The parliament of Kosovo has approved Ramush Haradinaj, the leader of the center-right Alliance for the Future of Kosovo (AAK) and a former guerrilla fighter, as the Balkan country’s new prime minister.
The 120-seat parliament endorsed Haradinaj’s appointment on September 9 with 61 votes in favor and one abstention. Opposition members boycotted the vote.
The parliament also approved Haradinaj’s cabinet, with the main ethnic Serb party, Srpska Lista, backing the new prime minister.
The moves led to optimism that a months-long political stalemate created by inconclusive June elections may be coming to an end in the Western-backed nation with a large ethnic-Albanian majority.
Haradinaj was nominated by President Hashim Thaci on September 7 to form a new government after his coalition struck an agreement with several smaller parties to give his bloc the majority needed to rule.
Under the coalition agreement, Srpska Lista will receive three ministry posts, while non-Albanian and non-Serbian communities will also receive ministries.
The key junior partner in the coalition, the Democratic Party of Kosovo (PDK), will receive a deputy prime minister post and six ministries. The PDK leader, Kadri Veseli, was elected speaker of the parliament on September 7.
Haradinaj's AAK gets three other ministries, while another junior partner, NISMA, will receive a deputy prime minister's portfolio and three ministries.
Behgjet Pacolli of the New Kosovo Alliance (AKR) will be foreign minister.
Pacolli, who also holds a Swiss passport, is widely considered the richest Kosovar. He made his money rebuilding state buildings in Moscow in the 1990s and has since moved his company to Kazakhstan from Russia.
A day earlier, the Pristina-based FOL think tank had criticized the prime ministerial nominee, saying that he had an "endless appetite" for creating ministry posts in order to satisfy the demands of all the coalition partners.
Reports said Haradinaj had set a total of five deputy prime ministers, 21 ministers, and some 50 deputy ministers.
Speaking ahead of the vote, Haradinaj pledged to maintain dialogue with former foe Serbia, saying "there is no alternative to dialogue with Serbia.”

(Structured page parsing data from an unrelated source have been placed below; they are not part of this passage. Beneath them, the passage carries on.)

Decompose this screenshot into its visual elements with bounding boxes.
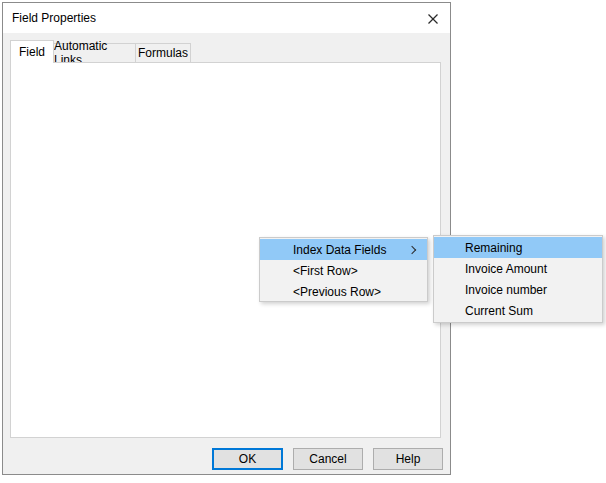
title-bar: Field Properties	[3, 3, 450, 33]
menu-item-first-row[interactable]: <First Row>	[260, 260, 427, 281]
help-button[interactable]: Help	[373, 448, 443, 470]
tab-formulas[interactable]: Formulas	[135, 43, 191, 63]
ok-button-label: OK	[239, 452, 256, 466]
submenu-item-invoice-number[interactable]: Invoice number	[434, 279, 602, 300]
menu-item-previous-row[interactable]: <Previous Row>	[260, 281, 427, 302]
cancel-button-label: Cancel	[309, 452, 346, 466]
submenu-item-current-sum[interactable]: Current Sum	[434, 300, 602, 321]
ok-button[interactable]: OK	[212, 448, 283, 470]
menu-item-index-data-fields[interactable]: Index Data Fields	[260, 239, 427, 260]
menu-item-label: Remaining	[465, 241, 522, 255]
tab-label: Field	[19, 45, 45, 59]
close-icon	[427, 13, 439, 25]
index-data-fields-submenu: Remaining Invoice Amount Invoice number …	[433, 235, 603, 323]
menu-item-label: Current Sum	[465, 304, 533, 318]
submenu-item-invoice-amount[interactable]: Invoice Amount	[434, 258, 602, 279]
tab-label: Formulas	[138, 46, 188, 60]
cancel-button[interactable]: Cancel	[293, 448, 363, 470]
submenu-arrow-icon	[408, 246, 416, 254]
menu-item-label: <Previous Row>	[293, 285, 381, 299]
close-button[interactable]	[425, 11, 441, 27]
help-button-label: Help	[396, 452, 421, 466]
tab-field[interactable]: Field	[10, 40, 54, 63]
dialog-title: Field Properties	[12, 11, 96, 25]
menu-item-label: Index Data Fields	[293, 243, 386, 257]
menu-item-label: Invoice number	[465, 283, 547, 297]
menu-item-label: Invoice Amount	[465, 262, 547, 276]
default-context-menu: Index Data Fields <First Row> <Previous …	[259, 237, 428, 302]
submenu-item-remaining[interactable]: Remaining	[434, 237, 602, 258]
menu-item-label: <First Row>	[293, 264, 358, 278]
tab-automatic-links[interactable]: Automatic Links	[53, 43, 136, 63]
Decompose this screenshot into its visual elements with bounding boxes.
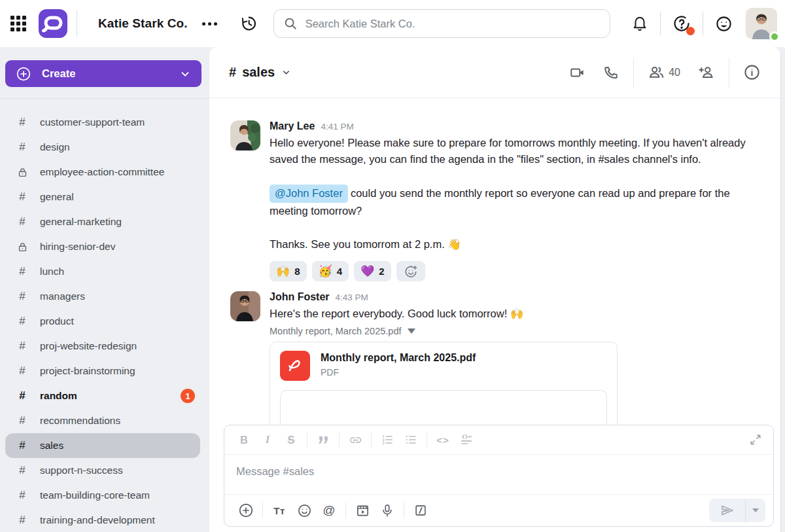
sidebar-channel-random[interactable]: # random 1 <box>0 383 209 408</box>
lock-icon <box>16 167 29 178</box>
channel-name: team-building-core-team <box>40 489 150 501</box>
strikethrough-button[interactable]: S <box>279 429 303 450</box>
message-input[interactable] <box>236 465 761 478</box>
phone-icon <box>603 64 619 80</box>
author-name[interactable]: John Foster <box>270 291 330 303</box>
sidebar-channel-proj-website-redesign[interactable]: # proj-website-redesign <box>0 334 209 359</box>
sidebar-channel-training-and-development[interactable]: # training-and-development <box>0 508 209 532</box>
channel-name: project-brainstorming <box>40 365 135 377</box>
attachment-header[interactable]: Monthly report, March 2025.pdf PDF <box>280 351 607 381</box>
sidebar-channel-hiring-senior-dev[interactable]: # hiring-senior-dev <box>0 234 209 259</box>
add-reaction-button[interactable] <box>396 261 425 281</box>
sidebar-channel-project-brainstorming[interactable]: # project-brainstorming <box>0 359 209 383</box>
ordered-list-button[interactable] <box>375 429 399 450</box>
create-button-label: Create <box>42 67 75 80</box>
avatar-john-foster[interactable] <box>230 291 260 321</box>
video-message-button[interactable] <box>350 499 375 522</box>
avatar-mary-lee[interactable] <box>230 120 260 151</box>
channel-name: proj-website-redesign <box>40 340 137 352</box>
attachment-collapse-toggle[interactable]: Monthly report, March 2025.pdf <box>270 326 761 336</box>
attach-button[interactable] <box>234 499 258 522</box>
sidebar-channel-managers[interactable]: # managers <box>0 284 209 309</box>
divider <box>633 58 634 88</box>
composer-actions: Tт @ <box>224 494 773 526</box>
divider <box>729 58 729 88</box>
expand-composer-button[interactable] <box>746 430 765 450</box>
emoji-button[interactable] <box>292 499 317 522</box>
top-bar: Katie Stark Co. <box>0 0 785 47</box>
bullet-list-button[interactable] <box>399 429 423 450</box>
hash-icon: # <box>229 65 236 80</box>
search-input[interactable] <box>305 18 601 30</box>
send-icon <box>720 503 735 518</box>
channel-info-button[interactable] <box>735 58 763 86</box>
sidebar-channel-general-marketing[interactable]: # general-marketing <box>0 209 209 234</box>
sidebar-channel-lunch[interactable]: # lunch <box>0 259 209 284</box>
sidebar-channel-support-n-success[interactable]: # support-n-success <box>0 458 209 483</box>
reaction-emoji: 🥳 <box>319 264 332 278</box>
message-time: 4:41 PM <box>321 122 353 132</box>
author-name[interactable]: Mary Lee <box>270 120 315 132</box>
text-format-button[interactable]: Tт <box>267 499 292 522</box>
status-emoji-icon[interactable] <box>711 11 737 37</box>
code-block-button[interactable] <box>455 429 478 450</box>
help-icon[interactable] <box>669 10 695 37</box>
sidebar-channel-product[interactable]: # product <box>0 309 209 334</box>
channel-title-button[interactable]: # sales <box>229 65 291 80</box>
italic-button[interactable]: I <box>256 429 279 450</box>
expand-icon <box>750 434 761 446</box>
chevron-down-icon <box>281 67 291 77</box>
link-button[interactable] <box>343 429 367 450</box>
blockquote-button[interactable] <box>311 429 335 450</box>
audio-message-button[interactable] <box>375 499 400 522</box>
divider <box>307 432 307 448</box>
history-icon[interactable] <box>239 14 258 33</box>
sidebar-channel-employee-action-committee[interactable]: # employee-action-committee <box>0 160 209 185</box>
message-john-foster: John Foster 4:43 PM Here's the report ev… <box>230 291 761 446</box>
channel-name: random <box>40 390 77 402</box>
divider <box>427 432 427 448</box>
inline-code-button[interactable]: <> <box>431 429 455 450</box>
voice-call-button[interactable] <box>595 59 628 86</box>
video-call-button[interactable] <box>561 59 595 86</box>
reaction-pill[interactable]: 🙌 8 <box>270 261 307 281</box>
pdf-file-icon <box>280 351 310 381</box>
reaction-count: 4 <box>337 266 342 277</box>
attachment-title: Monthly report, March 2025.pdf <box>321 352 476 364</box>
reaction-emoji: 💜 <box>360 264 374 278</box>
shortcuts-button[interactable] <box>408 499 433 522</box>
more-options-icon[interactable] <box>198 18 221 29</box>
members-button[interactable]: 40 <box>639 58 689 86</box>
notifications-bell-icon[interactable] <box>627 11 652 36</box>
divider <box>262 503 263 518</box>
channel-name: employee-action-committee <box>40 166 164 178</box>
help-status-dot <box>686 27 695 35</box>
create-button[interactable]: Create <box>5 60 201 87</box>
reaction-count: 8 <box>294 266 300 277</box>
workspace-name[interactable]: Katie Stark Co. <box>98 16 188 31</box>
send-button[interactable] <box>709 499 745 522</box>
user-avatar[interactable] <box>746 8 777 39</box>
sidebar-channel-team-building-core-team[interactable]: # team-building-core-team <box>0 483 209 508</box>
channel-name: recommendations <box>40 415 120 427</box>
pumble-logo[interactable] <box>39 9 67 38</box>
send-options-button[interactable] <box>746 499 765 522</box>
sidebar-channel-recommendations[interactable]: # recommendations <box>0 408 209 433</box>
collapse-triangle-icon <box>408 328 415 334</box>
add-member-button[interactable] <box>689 58 724 86</box>
sidebar-channel-sales[interactable]: # sales <box>5 433 200 458</box>
search-bar[interactable] <box>273 9 610 38</box>
user-mention[interactable]: @John Foster <box>270 185 348 203</box>
divider <box>339 432 340 448</box>
sidebar-channel-design[interactable]: # design <box>0 135 209 160</box>
ordered-list-icon <box>381 433 394 446</box>
mention-button[interactable]: @ <box>317 499 341 522</box>
sidebar-channel-general[interactable]: # general <box>0 185 209 209</box>
bold-button[interactable]: B <box>232 429 256 450</box>
person-add-icon <box>697 63 715 81</box>
reaction-pill[interactable]: 💜 2 <box>354 261 391 281</box>
link-icon <box>349 433 362 447</box>
apps-grid-icon[interactable] <box>10 16 27 32</box>
sidebar-channel-customer-support-team[interactable]: # customer-support-team <box>0 110 209 135</box>
reaction-pill[interactable]: 🥳 4 <box>312 261 349 281</box>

Despite "a tragic history, we cannot change the fact that we are neighbors," Haradinaj told parliament.
The European Union has urged Pristina and Belgrade -- both with ambitions of joining the EU -- to normalize relations and is sponsoring talks in hopes of ending years of hostility.
Kosovo declared independence from Serbia in 2008, but Serbia doesn't recognize the move.
Haradinaj, 49, has been arrested twice on a warrant from Serbia - in Slovenia in 2015 and in France earlier this year - but was released both times.
Haradinaj was also charged with war crimes, tried, and cleared twice by the UN war crimes tribunal in The Hague.
He served as prime minister for three months in 2005, but resigned to face the first trial.